[Page-level text extractions]
··········
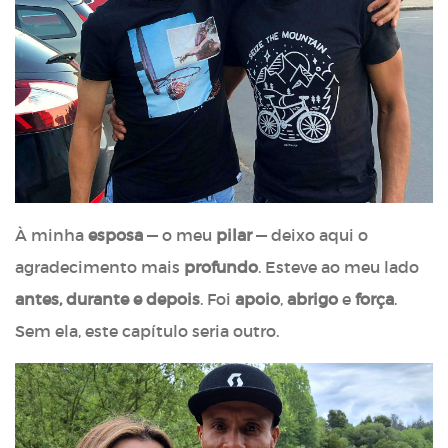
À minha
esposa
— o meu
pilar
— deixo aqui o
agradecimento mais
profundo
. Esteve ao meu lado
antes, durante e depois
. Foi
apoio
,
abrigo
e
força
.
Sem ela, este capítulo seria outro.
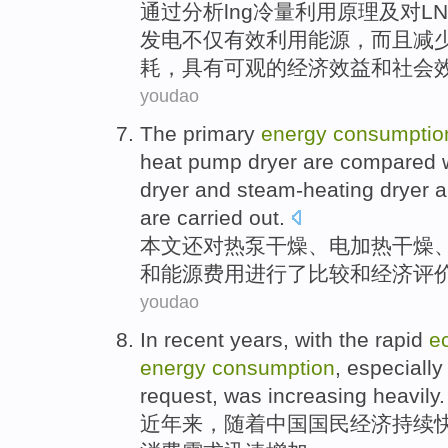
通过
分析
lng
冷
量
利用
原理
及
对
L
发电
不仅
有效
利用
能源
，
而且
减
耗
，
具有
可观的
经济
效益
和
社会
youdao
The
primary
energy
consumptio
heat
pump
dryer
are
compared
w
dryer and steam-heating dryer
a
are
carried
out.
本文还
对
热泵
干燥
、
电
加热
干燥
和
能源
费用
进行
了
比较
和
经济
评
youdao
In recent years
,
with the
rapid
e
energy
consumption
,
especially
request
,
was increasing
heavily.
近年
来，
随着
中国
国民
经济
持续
··········
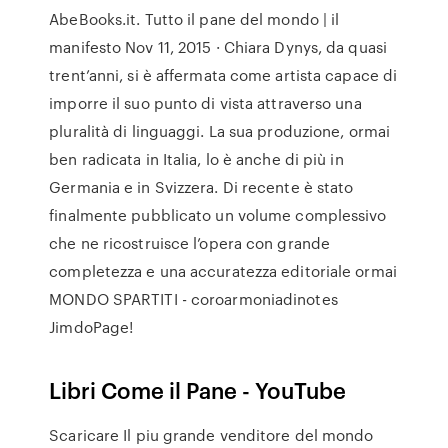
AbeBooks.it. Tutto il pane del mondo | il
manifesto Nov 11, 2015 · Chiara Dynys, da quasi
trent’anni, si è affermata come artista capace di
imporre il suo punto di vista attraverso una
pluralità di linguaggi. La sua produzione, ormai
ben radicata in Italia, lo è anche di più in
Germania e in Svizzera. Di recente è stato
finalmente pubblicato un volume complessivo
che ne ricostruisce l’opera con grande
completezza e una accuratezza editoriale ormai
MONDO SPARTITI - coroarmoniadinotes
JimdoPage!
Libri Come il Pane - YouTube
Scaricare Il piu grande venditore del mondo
··········
__What this task involves__: Within the entries above, work out the number of lines that include the string "grande" and give only that.

__Response to the exercise__: 2